- Work instruction
Match the string "Алексей" against each line below, and copy every line that matches.

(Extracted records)
□ □ □ □
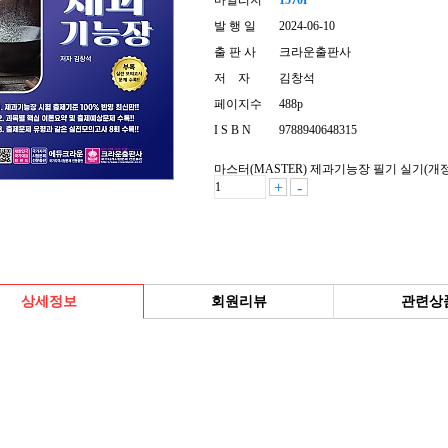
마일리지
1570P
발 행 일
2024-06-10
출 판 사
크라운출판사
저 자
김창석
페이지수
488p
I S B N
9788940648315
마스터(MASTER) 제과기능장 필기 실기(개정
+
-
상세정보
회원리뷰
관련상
□ □ □ □
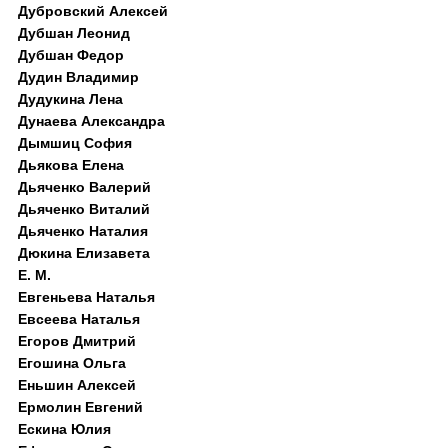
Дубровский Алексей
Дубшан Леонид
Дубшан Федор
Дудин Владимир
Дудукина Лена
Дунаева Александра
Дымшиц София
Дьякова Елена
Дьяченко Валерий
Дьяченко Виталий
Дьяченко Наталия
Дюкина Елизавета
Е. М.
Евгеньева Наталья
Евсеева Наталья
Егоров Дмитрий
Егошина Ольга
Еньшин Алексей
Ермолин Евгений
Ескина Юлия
□ □ □ □
- Response to this exercise
Дубровский Алексей
Еньшин Алексей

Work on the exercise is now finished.